L’auteur de ces lignes a goûté le jus d’orange de la startup et l’a trouvé délicieux.

De même, lorsque Zero Egg a proposé des dégustations de petits pains, muffins et pâtisseries salées à base de son succédané d’œuf végétal, je n’ai rien pu discerner d’étrange dans son goût. Le produit est à base de protéines extraites de plantes et de légumineuses, comme les pois ou le soja, et transformées en poudre. Avant utilisation, la poudre est rendue liquide par l’ajout d’eau et peut être utilisée comme substitut d’œuf dans toutes les recettes, y compris les omelettes, les pâtisseries, la mayonnaise et les sauces. Le produit a une valeur nutritive élevée et ne contient pas de cholestérol, affirme l’entreprise basée à Ashdod.
« C’est une bonne nouvelle pour les personnes végétaliennes ou souffrant d’allergies alimentaires », a déclaré Liron Nimrodi, PDG et co-fondatrice de Zero Egg, qui a été créé l’année dernière. L’objectif de l’entreprise est d’aider les fabricants à créer des produits sans « œuf à l’intérieur », dit-elle, et de toucher les consommateurs finaux dans les magasins.
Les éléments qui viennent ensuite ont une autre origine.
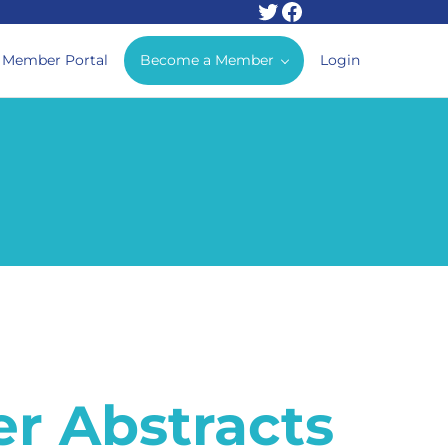
Twitter
Facebook
Member Portal
Become a Member
Login
r Abstracts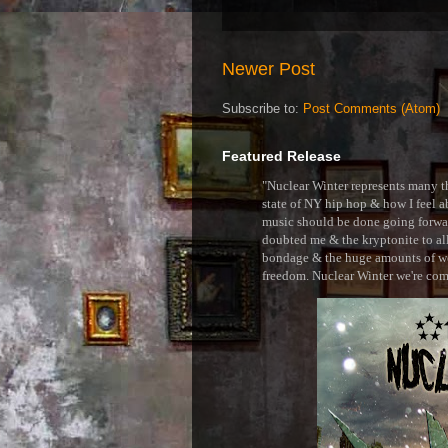
Newer Post
Subscribe to:
Post Comments (Atom)
Featured Release
"Nuclear Winter represents many thi
state of NY hip hop & how I feel ab
music should be done going forward
doubted me & the kryptonite to all 
bondage & the huge amounts of wei
freedom. Nuclear Winter we're comin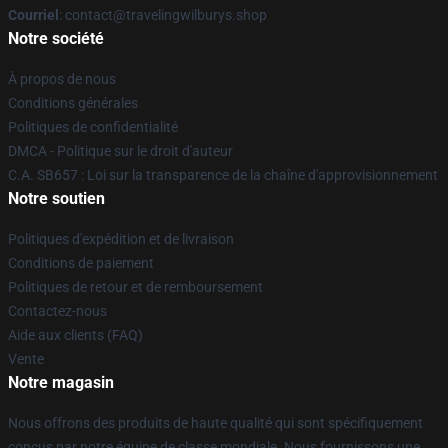
Courriel
: contact@travelingwilburys.shop
Notre société
À propos de nous
Conditions générales
Politiques de confidentialité
DMCA - Politique sur le droit d'auteur
C.A. SB657 : Loi sur la transparence de la chaîne d'approvisionnement
Notre soutien
Politiques d'expédition et de livraison
Conditions de paiement
Politiques de retour et de remboursement
Contactez-nous
Aide aux clients (FAQ)
Vente
Notre magasin
Nous offrons des produits de haute qualité qui sont spécifiquement
conçus par notre équipe de classe mondiale. Nous fournissons une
Lors de l’événement, Rilbite, un fabricant de viande hachée à base de plantes, a cuisiné pour la dégustation des boulettes de viande dans un ragoût de sauce tomate.
DLR – Deep Learning Robotics – a présenté un bras robotique qui utilise l’intelligence artificielle et la vision par ordinateur pour apprendre à reproduire n’importe quelle tâche, simplement en observant comment les humains les exécutent. Le robot « watch and learn » en est au stade pilote et est utilisé par PepsiCo et Strauss dans leurs usines d’emballage, a déclaré son PDG Carlos Benaim.
Le robot peut apprendre à placer les biscuits dans un ordre spécifique pendant l’emballage, à trier les bonnes pommes de terre des mauvaises ou à emballer les mangues. « Dans un an et demi, nous envisageons d’étendre et de vendre notre produit dans le monde entier », a déclaré Benaim.

La plupart des produits développés par des startups sont encore en cours de développement, mais certains en sont encore au stade pilote auprès de consommateurs potentiels.
Un autre incubateur soutenu par l’Autorité de l’innovation est l’incubateur Trendlines Agtech, qui soutient les startups dans le domaine de l’agritech. Le hub agit principalement pour diversifier et développer des sources alimentaires alternatives pour l’industrie alimentaire.
Un troisième incubateur, appelé Fresh Start, a été officiellement lancé au début du mois. Le consortium, composé du fonds de capital-risque OurCrowd, du plus grand fabricant alimentaire israélien Tnuva, de Tempo Beverages et du fonds de capital-risque américain Finistere Ventures, a obtenu une licence de huit ans de l’Autorité de l’Innovation lui donnant le pouvoir de gérer cet incubateur, appelé Sparks, dans la ville du nord, Kiryat Shmona.
L’incubateur se concentrera sur l’avancement des technologies alimentaires tout au long de la chaîne de l’industrie des aliments et des boissons, en particulier dans les domaines du lait et des substituts protéiques, de l’amélioration de la valeur nutritive et de la nutrition personnalisée, des matières premières innovantes, des emballages alimentaires intelligents, du cannabis et de l’industrie 4.0, notamment l’Internet des objets, l’intelligence artificielle et les bases de données, a déclaré le consortium.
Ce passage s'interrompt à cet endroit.